I have been taught the following derivation of the tobit model from a latent underlying variable model:
Suppose:
- $y*=$ latent variable (e.g. utility)
- $y=max[0,y*]$
And $$y* = \mathbf X\beta + u,\qquad u|\mathbf X \sim Normal(0,\sigma^2) $$
Where the intercept has been absorbed into $\mathbf X_i$ for notational simplicity.

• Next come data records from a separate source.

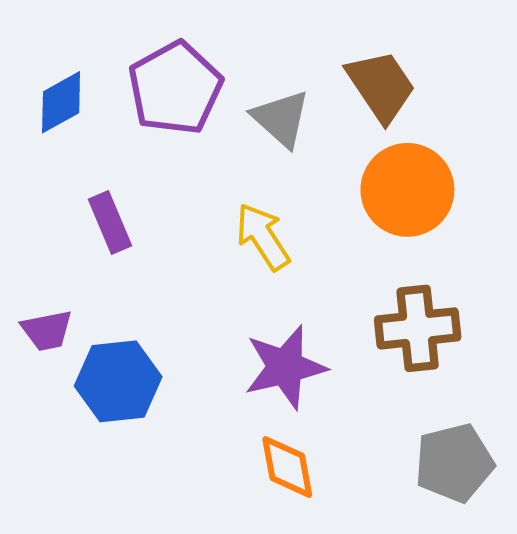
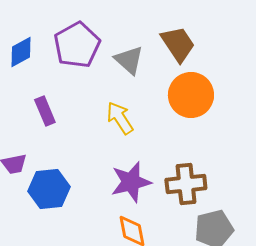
brown cross: (418, 328) -> (186, 184), moved

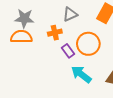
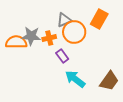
gray star: (24, 18) -> (31, 36), moved
orange circle: (88, 44) -> (74, 32), moved

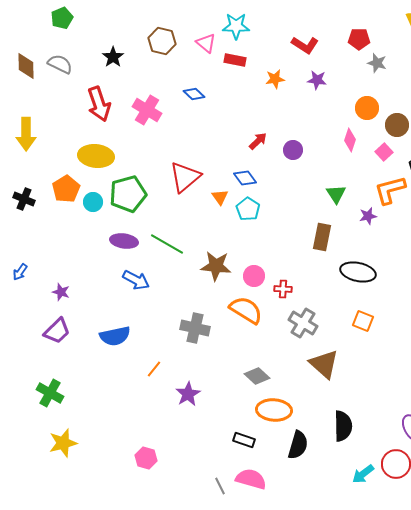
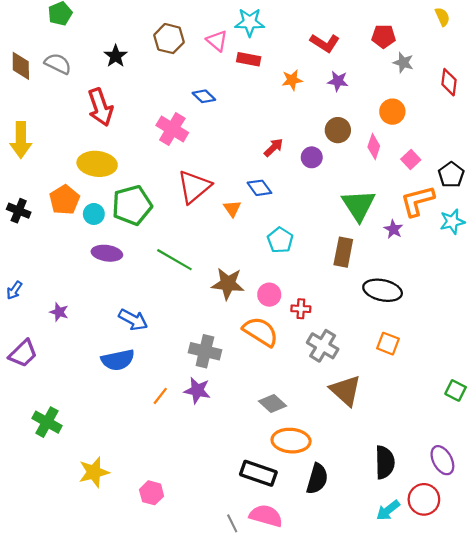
pink cross: (147, 110) -> (172, 129), moved
brown circle: (397, 125) -> (338, 130), moved
green triangle: (336, 194) -> (359, 205), size x1.6
cyan pentagon: (248, 209) -> (280, 240), moved
purple star: (368, 216) -> (393, 229), turned -30
purple ellipse: (124, 241) -> (107, 253), moved
blue arrow: (136, 280) -> (133, 320), moved
purple trapezoid: (57, 331) -> (23, 353), moved
purple star: (188, 394) -> (197, 390), moved, turned -30
black semicircle: (343, 426) -> (385, 462), moved
black rectangle: (244, 440) -> (258, 473), size x1.5
yellow star: (63, 443) -> (94, 472), moved

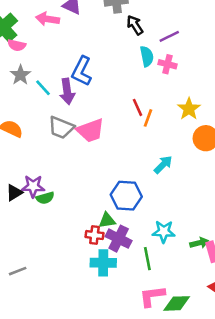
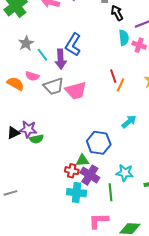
pink semicircle: (17, 45) -> (32, 76), moved
gray trapezoid: (61, 128) -> (54, 86), turned -45
pink L-shape: (152, 296) -> (99, 221), moved

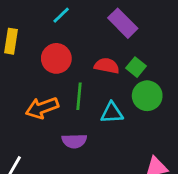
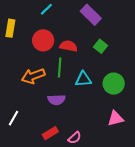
red semicircle: (107, 66) -> (68, 46), moved
green circle: (147, 96) -> (114, 84), moved

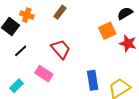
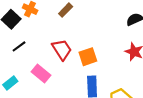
orange square: (107, 31) -> (88, 57), moved

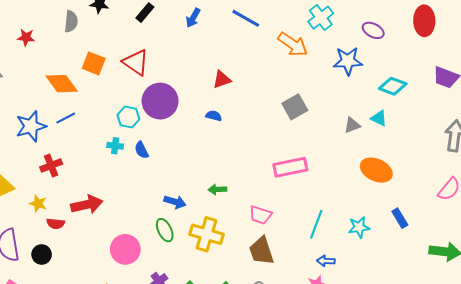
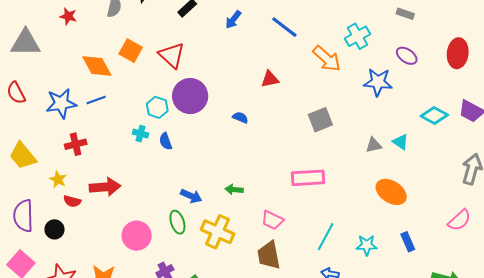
red triangle: (222, 80) -> (270, 79), moved
cyan diamond: (393, 86) -> (434, 115), moved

According to lectures and the textbook (Wooldridge, 2012, p. 597), the density of $y$ given $\mathbf X$ is:
$$ P(y=0| \mathbf X )\quad = \quad P(y*<0 \ | \ \mathbf X) $$ $$ \qquad \qquad \qquad \qquad \quad = \quad P( \mathbf X \beta \ + \ \epsilon<0 \ | \ \mathbf X) $$ $$\qquad \qquad \qquad \quad \ = \quad P( \epsilon<- \mathbf X \beta \ | \ \mathbf X)$$
$$ \qquad \qquad \qquad \quad \ = \quad P \left( \frac{\epsilon}{\sigma} < - \frac{\mathbf X \beta}{\sigma} \ | \ \mathbf X \right) $$
$$\qquad \qquad \qquad \quad \quad = \quad \phi \left(- \frac{\mathbf X \beta}{\sigma} \right), \ \frac{\epsilon}{\sigma} \sim N(0,1) $$
I understand the derivation up to here. According to the lecture, it then follows that the density of y given x is:
$$ \frac{1}{\sqrt{2\pi \sigma^2}} e^{-(y-\mathbf X \beta)^2/2\sigma^2) }$$
How is this implied by the preceding line? In my mind, if the standard normal function is given by:
$$ \phi(v) = \frac{1}{\sqrt{2\pi}} e^\frac{-v^2}{2} $$
where $v = \frac{\epsilon}{\sigma} = \frac{y- \mathbf X \beta}{\sigma} $
wouldn't this make the density: $$ \phi \left(\frac{y- \mathbf X\beta}{\sigma} \right) = \frac{1}{\sqrt{2\pi}} e^\frac{-(y- \mathbf X \beta)^2}{2 \sigma^2} $$
I apologize for the shoddy formatting, first time trying MathJax.
Thank you!